A history of under-investment
Research by the National Committee for Responsive Philanthropy (NCRP)'s new Movement Investment Project indicates that in the years prior to the 2016 elections, barely 1% of grants by the largest 1,000 U.S. foundations was intended to benefit immigrants and refugees.
Only a very small portion of that foundation funding went to states and regions where the threats to immigrants and refugees were highest.
For example, Florida sees almost six times as many deportations as New York or Illinois and yet received only a fraction of grant dollars per immigrant.
The state's grantmakers accounted for 33% of the total funding for Florida's immigrant justice movement. Foundations outside Florida accounted for the rest.
The history of this country shows that systems like racism and xenophobia can only be changed through diverse and courageous segments of our society, including philanthropy, supporting vibrant social movements led by those most affected, wrote Maria Rodriguez, executive director of Florida Immigrant Coalition, in a commentary for the Miami Herald.
During the first half of the Trump presidency, NCRP's small, but representative, sampling of pro-immigrant groups across the country found that more than 60 foundations that had not funded the movement in previous years provided new grants to these groups in 2017 and 2018.
However, the State of Foundation Funding for the Pro-Immigrant Movement found that the movement's new funders represented only a fraction of philanthropic dollars going to pro-immigrant movement groups. About 90% of 2017-2018 foundation funding in the NCRP sample set came from existing movement funders giving larger grants.
NCRP's extensive interviews with movement leaders as well as quantitative data from Foundation Center identified a large gap between the small pool of funders and the urgent and long-term threats that immigrant communities face.
According to NCRP, there are two specific areas where philanthropic investments can go a long way to fill these gaps
Funding state- and local-level organizing to strengthen and grow immigrant communities' ability to defend against threats such as deportations and anti-immigrant policies.
Explicitly identifying immigrants and refugees as constituencies in supporting a broad range of issues such as criminal justice, children and youth, health, gender equity and more.
Opportunities for foundations and donors to invest in a vibrant, inclusive future
According to the NCRP's research, pro-immigrant movement leaders have five recommendations for funders
Give long-term, flexible and capacity building support to frontline groups.

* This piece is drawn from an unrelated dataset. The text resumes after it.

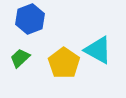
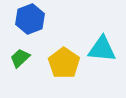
cyan triangle: moved 4 px right, 1 px up; rotated 24 degrees counterclockwise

Fund organizing and services to address short-term needs while seeking long-term solutions.
Help grantees access 501(c)4 dollars so they can use a greater range of strategies.
Work with other funders to ensure that all aspects of the movement have adequate resources and to fund across different social issues.
Deploy philanthropic social capital and networks.
Philanthropy can't stay on the sidelines as community-powered organizations are holding the line, working to move us closer towards a safer, healthier and stronger future, said Aaron Dorfman, chief executive of NCRP. Funders need to seize the moment because a country where immigrants thrive is one where we all thrive.